Most patients came to the hospital with severe visual function (29 patients had VA at level 1, 2 patients with level 2, 4 patients with level 3). The cause of visual impairment is a combination of many anterior segment lesions with high rates and severity. When studying nuclear prolapse in the vitreous chamber, many authors have emphasized the prognosis of VA after surgery based on the level of input VA.2,7,9,10 When evaluating the results, the authors identified age and VA as factors affecting the treatment results.

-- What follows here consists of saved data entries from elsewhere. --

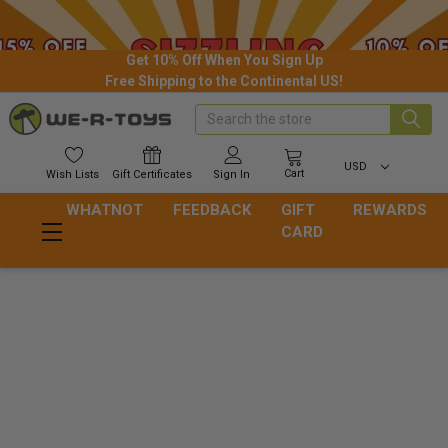
Get 10% Off When You Sign Up
Free Shipping to the Continental US!
Search
USD
Cart
Wish
Lists
Gift
Certificates
Sign In
WHATNOT
FEEDBACK
GIFT
REWARDS
CARD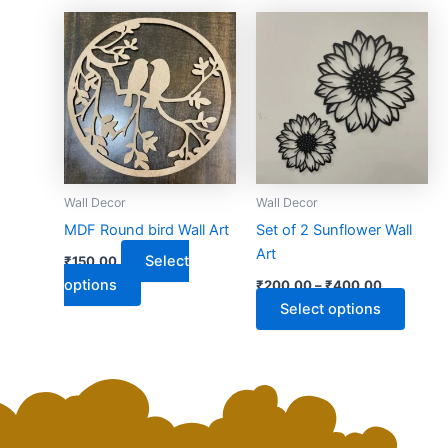
This
This
product
produ
has
has
multiple
multip
variants.
varian
The
The
options
optio
may
may
Wall Decor
Wall Decor
be
be
MDF Round bird Wall Art
Set of 2 Sunflower Wall
chosen
chose
Art
Select
₹
150.00
on
on
options
₹
200.00
–
₹
400.00
the
the
Select options
product
produ
page
page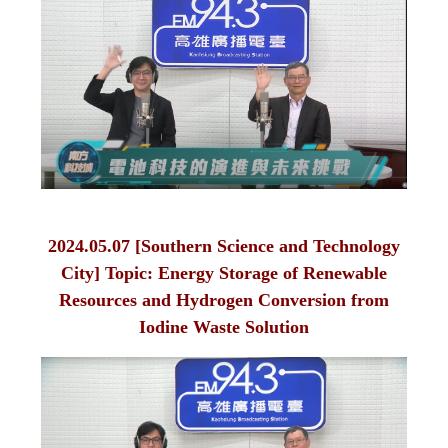
2024.05.07 [Southern Science and Technology
City] Topic: Energy Storage of Renewable
Resources and Hydrogen Conversion from
Iodine Waste Solution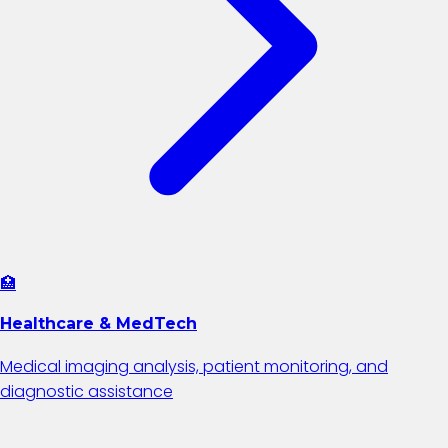
🏥
Healthcare & MedTech
Medical imaging analysis, patient monitoring, and
diagnostic assistance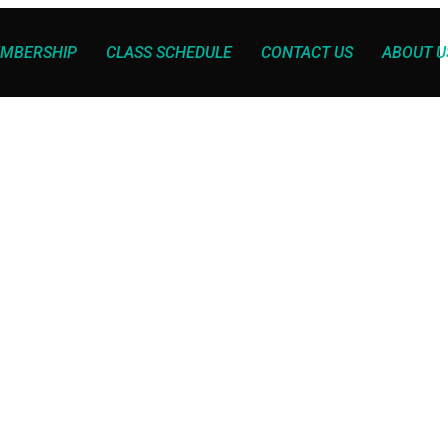
MBERSHIP
CLASS SCHEDULE
CONTACT US
ABOUT U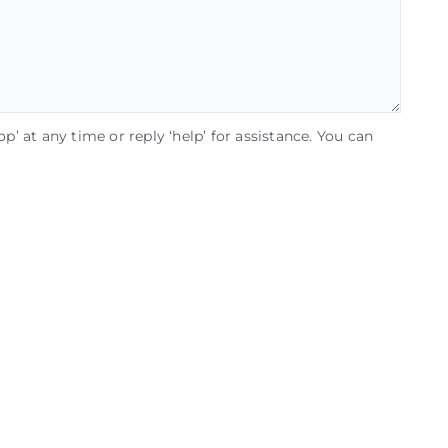
op’ at any time or reply ‘help’ for assistance. You can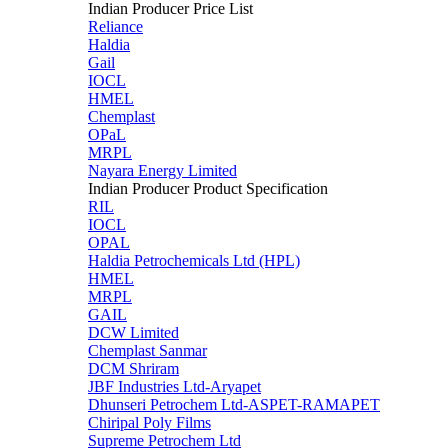
Indian Producer Price List
Reliance
Haldia
Gail
IOCL
HMEL
Chemplast
OPaL
MRPL
Nayara Energy Limited
Indian Producer Product Specification
RIL
IOCL
OPAL
Haldia Petrochemicals Ltd (HPL)
HMEL
MRPL
GAIL
DCW Limited
Chemplast Sanmar
DCM Shriram
JBF Industries Ltd-Aryapet
Dhunseri Petrochem Ltd-ASPET-RAMAPET
Chiripal Poly Films
Supreme Petrochem Ltd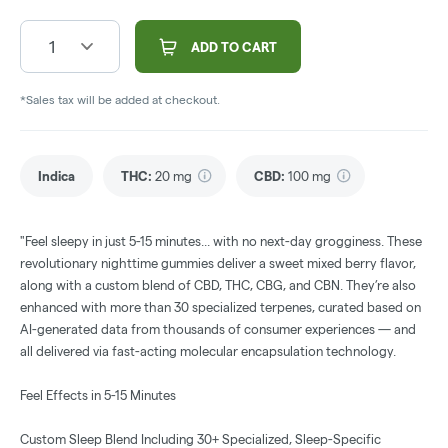
1
ADD TO CART
*Sales tax will be added at checkout.
Indica
THC
:
20 mg
CBD
:
100 mg
"Feel sleepy in just 5-15 minutes... with no next-day grogginess. These
revolutionary nighttime gummies deliver a sweet mixed berry flavor,
along with a custom blend of CBD, THC, CBG, and CBN. They’re also
enhanced with more than 30 specialized terpenes, curated based on
AI-generated data from thousands of consumer experiences — and
all delivered via fast-acting molecular encapsulation technology.
Feel Effects in 5-15 Minutes
Custom Sleep Blend Including 30+ Specialized, Sleep-Specific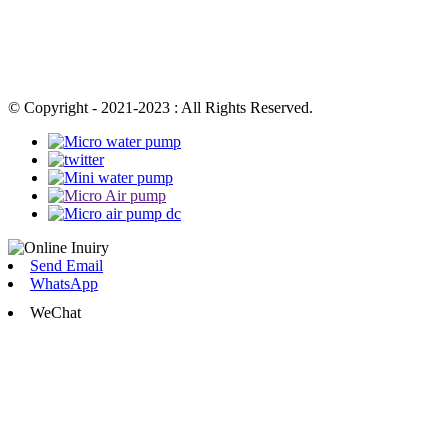
© Copyright - 2021-2023 : All Rights Reserved.
Send Email
WhatsApp
WeChat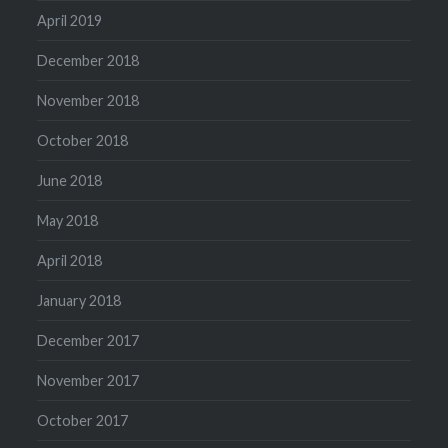
April 2019
December 2018
November 2018
October 2018
June 2018
May 2018
April 2018
January 2018
December 2017
November 2017
October 2017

In our study, the VA results after long-term follow-up were limited: Only 3/35 eyes had VA results of 20/40 or better, mainly in group 3 (0.2 > VA > 0.05) and group 4 (0.5 > VA > 0.2). There are many reasons to explain this. One is that the vitreous and anterior chamber nuclei are not completely treated when arriving at the hospital. The patient is transferred to the hospital when the phaco surgeons have tried everything to save him but failed, so they will transfer him to a higher level. Due to the lack of equipment, the phaco surgeon does not cut the anterior chamber vitreously, removes all the cortex in the capsular bag, and still tries to place the IOL in the ciliary body fissure. The mixed lesion, including the anterior chamber vitreous, the remaining cortex in the capsular bag, and the IOL not firmly positioned in the capsular bag, makes it very difficult for the vitrectomy surgeon to handle complications. The second is that the combined anterior segment lesions cause vision loss. There are 17 eyes with iris damage and 25 eyes with pupil damage. The above manifestations affect vision and cause discomfort in the patient’s quality of vision (glare, glare, halos). Another indispensable cause is post-operative refractive disorders. Refractive errors have many causes, such as astigmatism due to corneal sutures, position, and power of artificial IOL. To investigate this cause requires further research on another topic.

Conclusions

In our study, the VA of patients upon admission was low, with 82.9% (29/35 eyes) of patients having VA from CF 1m to LP (+). After PPV to treat complications of nuclear fragment fall, 42.86% of eyes achieved VA of 20/100 or better, of which three eyes achieved VA above 20/40. The main factors affecting visual outcomes include anterior segment lesions. Timely detection and treatment of these lesions are important in improving visual outcomes after surgery.

Abbreviations

VA, visual acuity; IOP, intraocular pressure; PPV, pars plana vitrectomy; CF, count finger; LP, light perception; IOL, intraocular lens.

Data Sharing Statement

The data supporting this study’s findings are available from the corresponding author upon reasonable request. If you have concerns about sharing the data, please contact [email protected].

Ethical Statements

All participants were dispensed with written informed consent, and the protocol was approved by the Ethical Review Committee of the Hanoi Medical University and Vietnam Eye National Hospital. All patients provided written informed consent, and this study was conducted following the 1964 helsinki Declaration and its later amendments or comparable ethical standards.

Acknowledgments

We thank the Vietnam National Eye Hospital for supporting this study.

Funding

The author(s) received no financial support for this article’s research, authorship, and publication.

Disclosure

The author(s) declared no potential conflicts of interest to this article’s research, authorship, and publication.